Dr. Herbert Charles Smitherman Sr. was a chemist and the first African American to be employed at Proctor & Gamble as a doctorate-level employee. He helped improve formulas for products such as Crest toothpaste, Bounce fabric softeners, Folgers’ coffee, and Safeguard soap.
Smitherman was born on March 23, 1937, in Birmingham, Alabama, to the Rev. Otis C. and Alberta Smitherman. Despite the deep racial barriers in Alabama, Herbert was bound for academic success. He began his studies at the Tuskegee Institute, where he earned bachelor’s and master’s degrees in chemistry. He also met his future wife, Barbara, who was a student there. After graduating, Smitherman taught at Texas Southern University before joining the U.S. Army for a two-year deployment where he received an officer’s commission after serving in Fort Hood, Texas, and Fort Benning, Georgia. He then attended Howard University, earning a Ph.D. in physical and organic chemistry in 1966.

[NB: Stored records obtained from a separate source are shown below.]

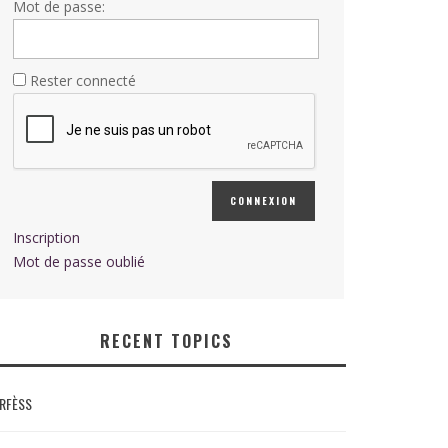
Mot de passe:
Rester connecté
CONNEXION
Inscription
Mot de passe oublié
RECENT TOPICS
RFÈSS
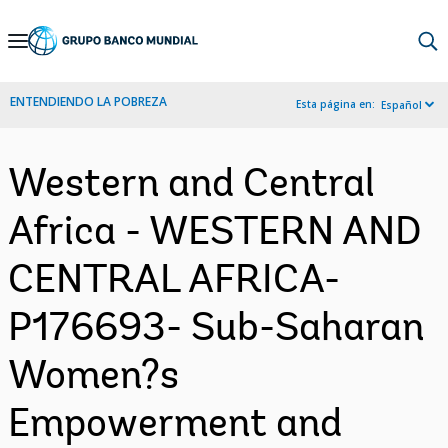
Skip
to
Main
ENTENDIENDO LA POBREZA
Esta página en:
Español
Navigation
Western and Central
Africa - WESTERN AND
CENTRAL AFRICA-
P176693- Sub-Saharan
Women?s
Empowerment and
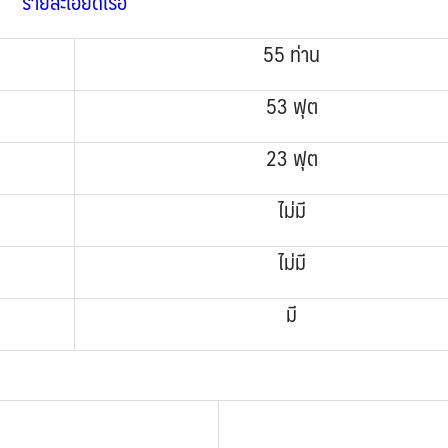
รายละเอียดเรือ
55 ท่าน
53 ฟุต
23 ฟุต
ไม่มี
ไม่มี
มี
.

After receiving his doctorate Smitherman was hired by Procter & Gamble, a consumer products firm where he became an inventive and well-known chemist. He spent nearly 29 years at the company and was recognized as one of its pioneering chemists. After leaving Proctor & Gamble in 1995, Smitherman served for four years at Wilberforce University as the assistant vice president of academic affairs and a chemistry professor. He then worked for Cincinnati Public Schools from 2000 until 2009.
Dr. Smitherman also pushed Proctor & Gamble to train and eventually hire more minority undergraduate, graduate, and Ph.D. students in science, chemistry, and chemical engineering. This was accomplished through various recruitment efforts, such as summer internships for college students at Proctor & Gamble. Thanks to these numerous recruitment strategies, many Black chemists and chemical engineering students were hired at Proctor & Gamble in the 1970s and 1980s.

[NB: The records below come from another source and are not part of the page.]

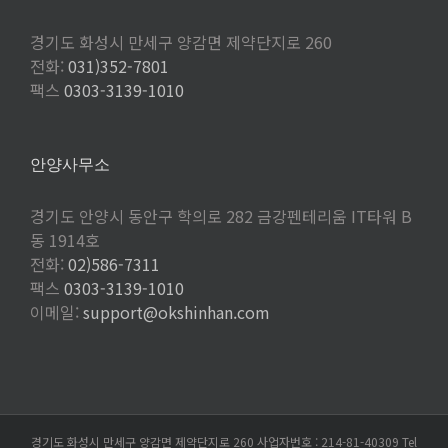
경기도 화성시 만세구 양감면 제약단지로 260
전화:
031)352-7801
팩스
0303-3139-1010
안양사무소
경기도 안양시 동안구 학의로 282 금강펜테리움 IT타워 B
동 1914호
전화:
02)586-7311
팩스
0303-3139-1010
이메일:
support@okshinhan.com
경기도 화성시 만세구 양감면 제약단지로 260 사업자번호 : 214-81-40309 Tel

Dr. Smitherman was a founding member of Proctor & Gamble’s Black Technical Ph.D. Group which advocated for Black scientists and engineers to be recognized, compensated, and rewarded for their accomplishments. He also continued to inspire and encourage students of color to pursue STEM education and careers, establishing the National Organization for the Advancement of Black Chemists and Chemical Engineers (NOBCChE) in 1972.
Dr. Smitherman died on October 9, 2010, in Cincinnati, Ohio at the age of 73, leaving behind his wife, Barbara, and five children. He was a remarkable trailblazer who worked relentlessly to remove obstacles for future Black chemists and scientists.